I see my mistakes. Will follow the rules.


----------



## Lobo1980 (Feb 5, 2022)

hruodr said:


> Try a command like:
> 
> 
> Select your timezone TZ as a path from /usr/share/zoneinfo/.
> ...


Thanks hruodr!

I'm a noob coming from Linux Mint, but really trying to learn ang get use to FreeBSD/GhostBSD.

Can you tell me where should I write that code?

By typing 

env TZ=Europe/Berlin xclock -d -brief 

on the terminal I get a clock almost like I want it on the desktop (Image), but still dont know how to configure it as I like.

I know it looks something purely aesthetic, but I use it in my work flow and if it exist or if it can be made I really will like to have it. 

Thanks!


----------



## hruodr (Feb 5, 2022)

Lobo1980 said:


> but still dont know how to configure it as I like.
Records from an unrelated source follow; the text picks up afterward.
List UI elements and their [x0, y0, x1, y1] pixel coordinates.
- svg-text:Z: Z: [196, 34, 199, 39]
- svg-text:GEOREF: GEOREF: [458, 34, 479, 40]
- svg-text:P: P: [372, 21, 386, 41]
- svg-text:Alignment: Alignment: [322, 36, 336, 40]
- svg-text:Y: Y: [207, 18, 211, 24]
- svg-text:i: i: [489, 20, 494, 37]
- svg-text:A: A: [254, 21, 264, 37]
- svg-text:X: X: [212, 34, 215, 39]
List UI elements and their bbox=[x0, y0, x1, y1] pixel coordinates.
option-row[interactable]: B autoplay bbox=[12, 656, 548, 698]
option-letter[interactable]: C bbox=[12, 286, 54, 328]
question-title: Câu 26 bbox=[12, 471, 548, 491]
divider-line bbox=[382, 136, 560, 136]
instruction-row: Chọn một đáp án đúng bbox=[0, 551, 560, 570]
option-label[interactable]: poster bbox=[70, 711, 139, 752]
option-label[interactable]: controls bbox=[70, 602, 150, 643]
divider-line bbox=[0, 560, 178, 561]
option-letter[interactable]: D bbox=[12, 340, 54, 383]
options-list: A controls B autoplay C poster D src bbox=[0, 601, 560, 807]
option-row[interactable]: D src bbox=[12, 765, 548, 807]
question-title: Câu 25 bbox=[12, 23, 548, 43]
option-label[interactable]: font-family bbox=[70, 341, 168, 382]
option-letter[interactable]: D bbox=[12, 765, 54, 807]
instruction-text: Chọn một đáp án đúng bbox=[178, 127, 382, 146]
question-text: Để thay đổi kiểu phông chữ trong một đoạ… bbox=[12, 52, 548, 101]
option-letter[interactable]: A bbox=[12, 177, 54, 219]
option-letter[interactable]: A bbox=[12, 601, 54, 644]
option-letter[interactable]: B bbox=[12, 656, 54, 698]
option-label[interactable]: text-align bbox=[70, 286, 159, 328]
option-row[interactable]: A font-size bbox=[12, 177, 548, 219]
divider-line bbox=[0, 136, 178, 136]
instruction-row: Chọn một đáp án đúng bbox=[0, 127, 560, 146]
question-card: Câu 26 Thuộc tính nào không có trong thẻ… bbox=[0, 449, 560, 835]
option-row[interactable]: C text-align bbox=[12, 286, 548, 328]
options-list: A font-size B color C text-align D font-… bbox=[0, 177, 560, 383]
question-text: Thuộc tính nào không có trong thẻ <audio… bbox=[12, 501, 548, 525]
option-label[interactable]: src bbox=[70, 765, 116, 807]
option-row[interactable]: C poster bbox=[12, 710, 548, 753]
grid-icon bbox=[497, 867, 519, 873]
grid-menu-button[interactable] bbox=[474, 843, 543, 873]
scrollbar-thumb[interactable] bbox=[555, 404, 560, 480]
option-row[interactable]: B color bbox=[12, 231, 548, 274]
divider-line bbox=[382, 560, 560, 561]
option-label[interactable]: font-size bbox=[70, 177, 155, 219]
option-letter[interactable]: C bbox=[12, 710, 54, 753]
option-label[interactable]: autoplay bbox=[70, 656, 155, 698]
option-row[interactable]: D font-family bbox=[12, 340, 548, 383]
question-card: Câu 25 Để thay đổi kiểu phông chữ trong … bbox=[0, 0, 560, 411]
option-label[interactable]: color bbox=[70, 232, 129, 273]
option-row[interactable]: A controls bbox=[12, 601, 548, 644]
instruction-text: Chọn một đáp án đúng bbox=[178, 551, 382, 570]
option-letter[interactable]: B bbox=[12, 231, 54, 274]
It is only a clock. There is not much to configure.
Just type `man xclock` in the terminal and read the description.
BTW. Call the command with an & at the end, then the terminal will not be blocked:



> # env TZ=Europe/Berlin xclock -d -brief &



And the code is for a command in the terminal, you type it when you want to see the time. Put it in a file like ~/bin/wtime, do `chmod u+x ~/bi/wtime`, and edit .tcshrc to include ~/bin in the path.


----------